The PG-13-rated horror remake “Poltergeist” was just such a sequel, and comes 33 years after the original creepy classic. If it does finish with around $3o million for the four days, it will have come in above the expectations of most analysts as well as MGM and Fox.
It will be on the path to profitability too, since the production budget for the Gil Kenan-directed remake starring Sam Rockwell and Rosemarie DeWitt is a moderate $35 million.
Typically hard-grading horror fans gave it a “C+” CinemaScore.

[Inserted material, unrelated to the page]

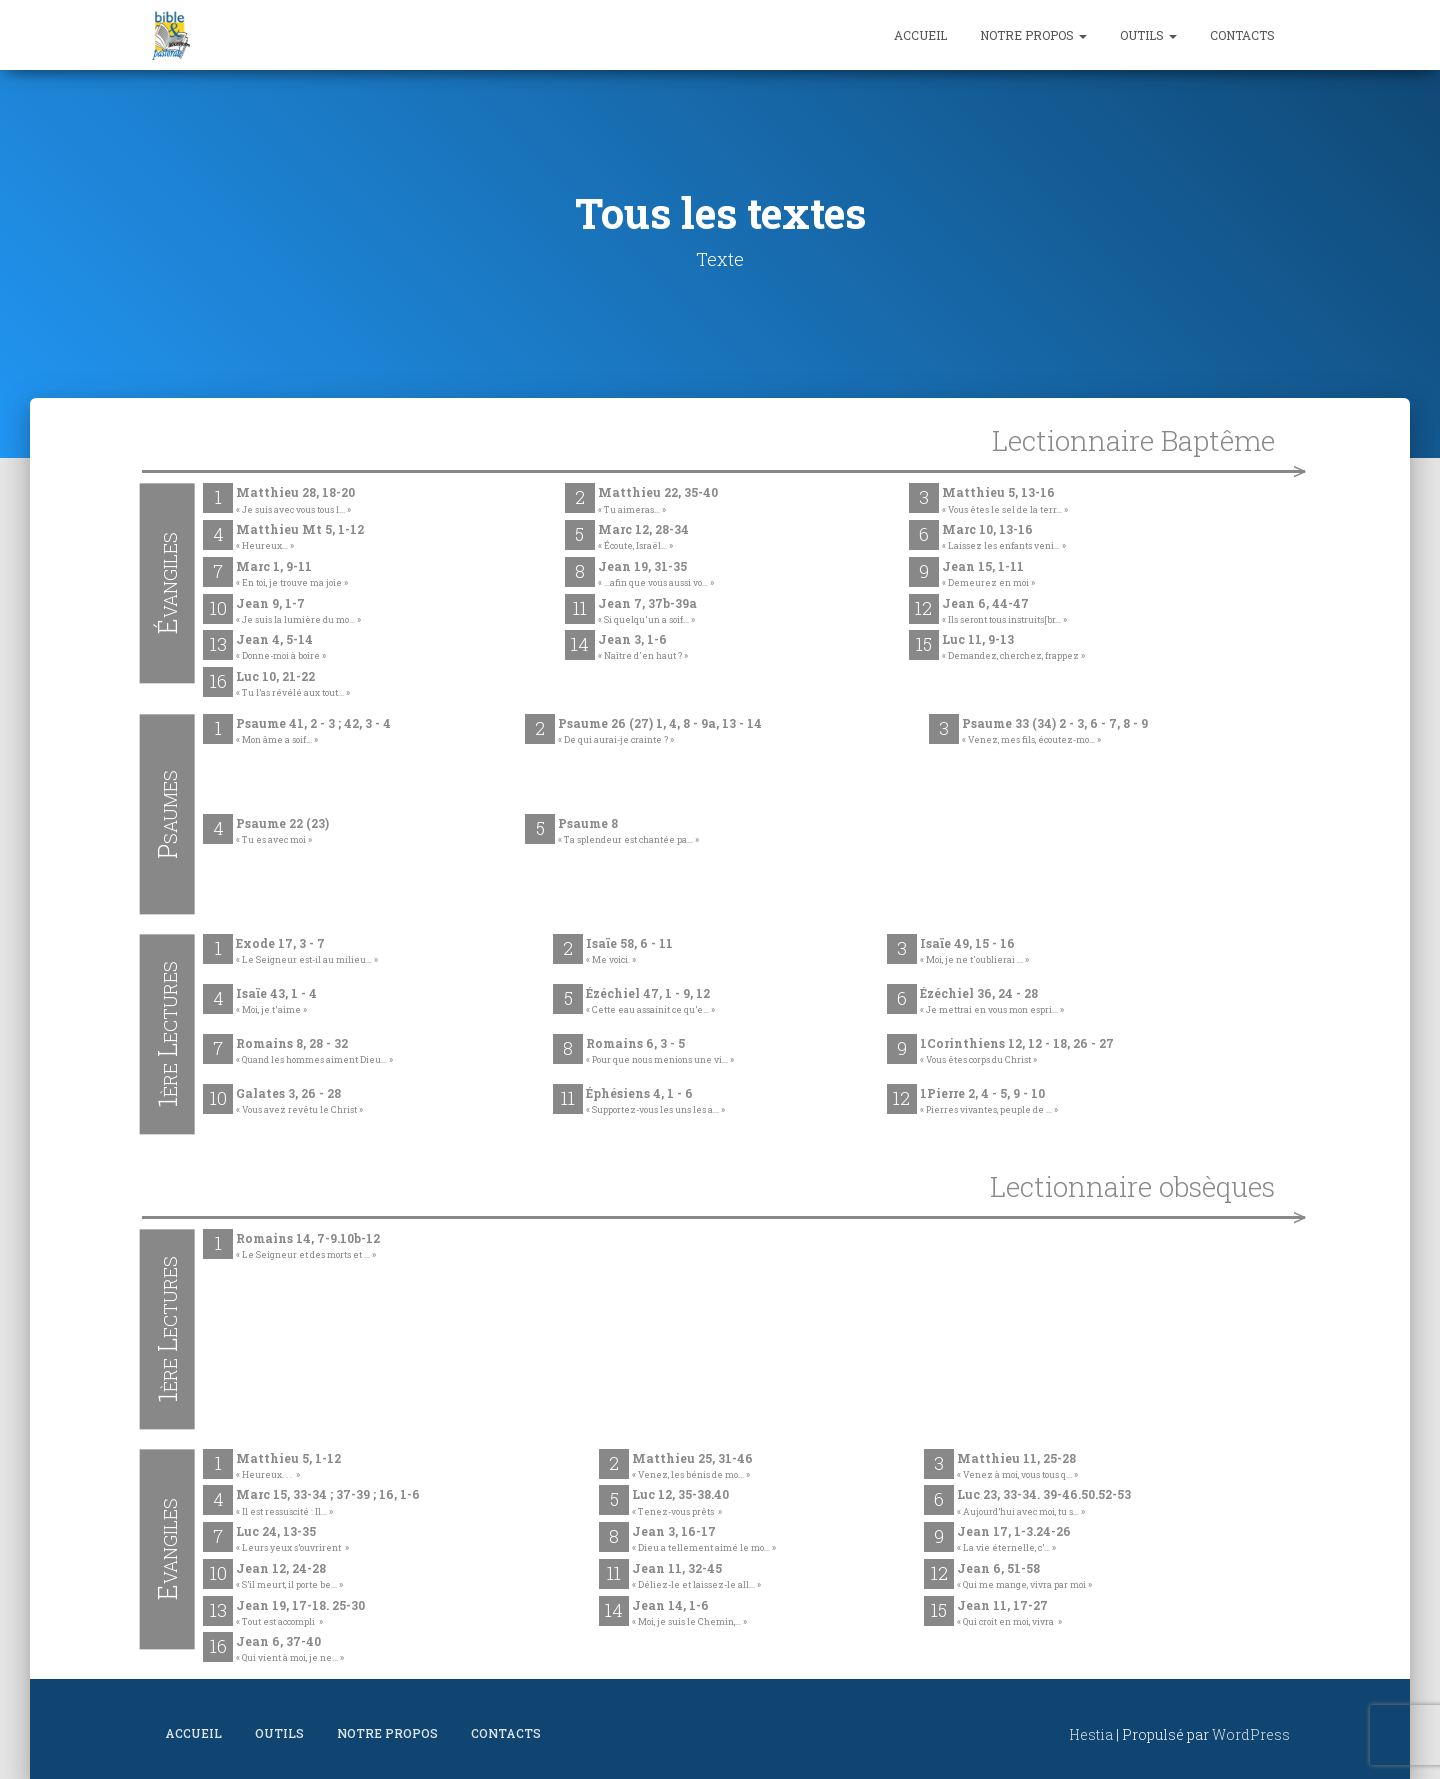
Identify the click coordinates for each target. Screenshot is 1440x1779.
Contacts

“Avengers: Age of Ultron” is expected to cross the $400 million threshold at the domestic box office on Sunday, joining “The Avengers” and “Iron Man 3” to become the third Marvel Cinematic Universe film to do so for Disney. It is the highest grossing film of the year domestically and internationally.
“Mad Max: Fury Road” held very well in its second week, losing just 37 percent of the audience from its strong opening last weekend for Warner Bros. The R-rated action sequel written and directed by George Miller, who did the same for the original starring Mel Gibson, should hit $1o0 million domestically early next week and has taken in$126 million from overseas.
“Far From the Madding Crowd,” another remake of an older film — the original with Julie Christie and Alan Bates came out in 1967 — went from 576 to 865 theaters and will bring in $2.8 million in its fourth week for Fox Searchlight. That puts the domestic total for the Tom Vinterberg-directed drama starring Carey Mulligan and Matthias Schoenaerts at $6 million.